[Start of Attachment]
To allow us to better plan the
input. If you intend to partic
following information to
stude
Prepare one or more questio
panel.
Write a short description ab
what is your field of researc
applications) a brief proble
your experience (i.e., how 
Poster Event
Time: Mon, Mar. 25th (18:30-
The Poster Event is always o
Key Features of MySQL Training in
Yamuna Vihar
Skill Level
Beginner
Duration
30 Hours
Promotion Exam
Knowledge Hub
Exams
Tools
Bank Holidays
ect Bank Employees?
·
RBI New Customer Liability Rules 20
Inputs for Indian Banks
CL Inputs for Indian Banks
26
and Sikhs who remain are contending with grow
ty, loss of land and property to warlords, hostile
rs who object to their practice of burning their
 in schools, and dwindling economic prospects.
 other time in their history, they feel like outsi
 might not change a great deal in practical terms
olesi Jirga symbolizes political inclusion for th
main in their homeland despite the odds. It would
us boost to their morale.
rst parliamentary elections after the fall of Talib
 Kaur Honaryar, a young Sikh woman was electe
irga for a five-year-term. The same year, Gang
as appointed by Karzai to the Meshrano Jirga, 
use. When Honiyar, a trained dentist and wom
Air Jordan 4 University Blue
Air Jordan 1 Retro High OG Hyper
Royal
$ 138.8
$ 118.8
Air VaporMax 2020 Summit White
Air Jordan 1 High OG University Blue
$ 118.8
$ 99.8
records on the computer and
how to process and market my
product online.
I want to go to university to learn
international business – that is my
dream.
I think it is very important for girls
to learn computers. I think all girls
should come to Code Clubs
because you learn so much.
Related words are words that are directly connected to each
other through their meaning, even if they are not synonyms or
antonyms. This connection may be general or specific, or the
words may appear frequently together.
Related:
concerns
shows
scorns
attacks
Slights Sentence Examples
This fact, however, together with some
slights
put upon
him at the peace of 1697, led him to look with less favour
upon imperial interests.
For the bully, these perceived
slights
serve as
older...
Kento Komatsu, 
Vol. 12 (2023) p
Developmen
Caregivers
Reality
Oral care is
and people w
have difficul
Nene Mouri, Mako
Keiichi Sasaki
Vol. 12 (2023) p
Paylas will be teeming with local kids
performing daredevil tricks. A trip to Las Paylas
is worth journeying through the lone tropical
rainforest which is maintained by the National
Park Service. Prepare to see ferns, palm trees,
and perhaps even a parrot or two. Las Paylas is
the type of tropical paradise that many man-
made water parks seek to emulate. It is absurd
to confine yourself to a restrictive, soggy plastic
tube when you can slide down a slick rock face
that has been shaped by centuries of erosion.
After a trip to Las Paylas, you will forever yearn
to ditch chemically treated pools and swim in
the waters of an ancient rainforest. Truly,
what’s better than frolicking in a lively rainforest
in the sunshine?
[End of Attachment]
[Start of Attachment]
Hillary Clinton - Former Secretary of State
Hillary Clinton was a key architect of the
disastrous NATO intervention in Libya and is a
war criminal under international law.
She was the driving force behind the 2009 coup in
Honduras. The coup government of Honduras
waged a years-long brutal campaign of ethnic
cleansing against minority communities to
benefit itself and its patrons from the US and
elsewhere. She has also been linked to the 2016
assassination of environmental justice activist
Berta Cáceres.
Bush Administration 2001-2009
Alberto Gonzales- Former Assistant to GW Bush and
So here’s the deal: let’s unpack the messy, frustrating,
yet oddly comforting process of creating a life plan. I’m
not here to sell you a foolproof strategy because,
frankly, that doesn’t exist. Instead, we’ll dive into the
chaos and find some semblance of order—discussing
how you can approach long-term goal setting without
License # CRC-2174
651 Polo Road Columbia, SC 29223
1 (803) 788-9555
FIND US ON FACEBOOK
[End of Attachment]
[Start of Attachment]
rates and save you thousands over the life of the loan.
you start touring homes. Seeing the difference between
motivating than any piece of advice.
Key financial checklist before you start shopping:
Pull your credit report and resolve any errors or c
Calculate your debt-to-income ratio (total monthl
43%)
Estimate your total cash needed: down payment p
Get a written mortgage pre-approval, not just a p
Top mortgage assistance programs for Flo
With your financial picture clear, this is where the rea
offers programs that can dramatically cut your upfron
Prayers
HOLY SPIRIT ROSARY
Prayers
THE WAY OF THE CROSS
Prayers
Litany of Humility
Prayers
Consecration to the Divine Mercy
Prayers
[End of Attachment]
→ Required work
The stretch of entries above that starts with the line containing "might not change" and goes on through the line containing "For the bully, these perceived" is to be transcribed exactly, and no other line is to be transcribed.

→ Response to this exercise
 might not change a great deal in practical terms
olesi Jirga symbolizes political inclusion for th
main in their homeland despite the odds. It would
us boost to their morale.
rst parliamentary elections after the fall of Talib
 Kaur Honaryar, a young Sikh woman was electe
irga for a five-year-term. The same year, Gang
as appointed by Karzai to the Meshrano Jirga, 
use. When Honiyar, a trained dentist and wom
Air Jordan 4 University Blue
Air Jordan 1 Retro High OG Hyper
Royal
$ 138.8
$ 118.8
Air VaporMax 2020 Summit White
Air Jordan 1 High OG University Blue
$ 118.8
$ 99.8
records on the computer and
how to process and market my
product online.
I want to go to university to learn
international business – that is my
dream.
I think it is very important for girls
to learn computers. I think all girls
should come to Code Clubs
because you learn so much.
Related words are words that are directly connected to each
other through their meaning, even if they are not synonyms or
antonyms. This connection may be general or specific, or the
words may appear frequently together.
Related:
concerns
shows
scorns
attacks
Slights Sentence Examples
This fact, however, together with some
slights
put upon
him at the peace of 1697, led him to look with less favour
upon imperial interests.
For the bully, these perceived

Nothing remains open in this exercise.